# THE PROBLEM:
Set down the data below word for word, and leave the images aside.

# GIVEN RECORDS:
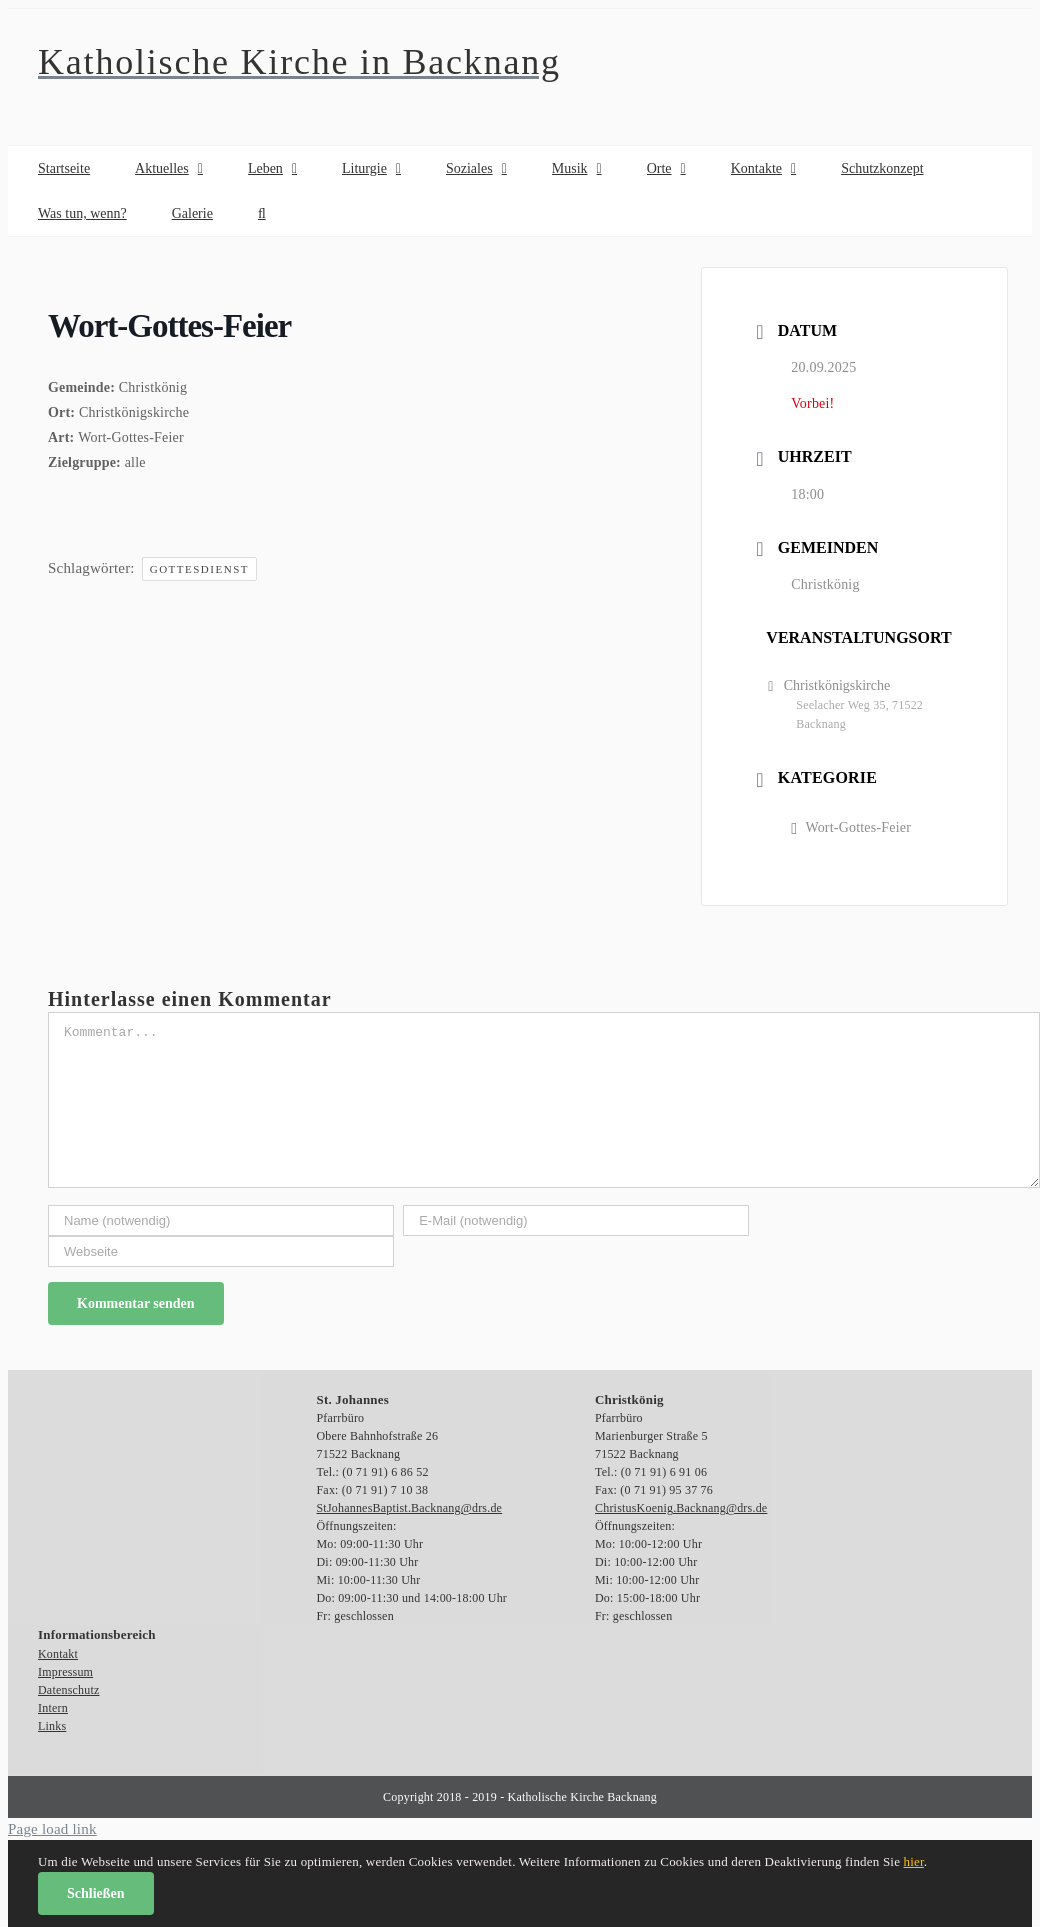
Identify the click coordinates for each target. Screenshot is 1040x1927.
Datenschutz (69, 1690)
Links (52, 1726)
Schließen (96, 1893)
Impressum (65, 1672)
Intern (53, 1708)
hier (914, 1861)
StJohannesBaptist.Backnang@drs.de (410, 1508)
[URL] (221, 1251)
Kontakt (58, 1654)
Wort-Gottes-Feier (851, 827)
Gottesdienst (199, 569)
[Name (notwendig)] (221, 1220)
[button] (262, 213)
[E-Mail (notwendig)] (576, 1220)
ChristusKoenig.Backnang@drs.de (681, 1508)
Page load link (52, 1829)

# EXERCISE SOLUTION:
Identify the click coordinates for each target. Screenshot is 1040x1927.
Datenschutz (69, 1690)
Links (52, 1726)
Schließen (96, 1893)
Impressum (65, 1672)
Intern (53, 1708)
hier (914, 1861)
StJohannesBaptist.Backnang@drs.de (410, 1508)
[URL] (221, 1251)
Kontakt (58, 1654)
Wort-Gottes-Feier (851, 827)
Gottesdienst (199, 569)
[Name (notwendig)] (221, 1220)
[button] (262, 213)
[E-Mail (notwendig)] (576, 1220)
ChristusKoenig.Backnang@drs.de (681, 1508)
Page load link (52, 1829)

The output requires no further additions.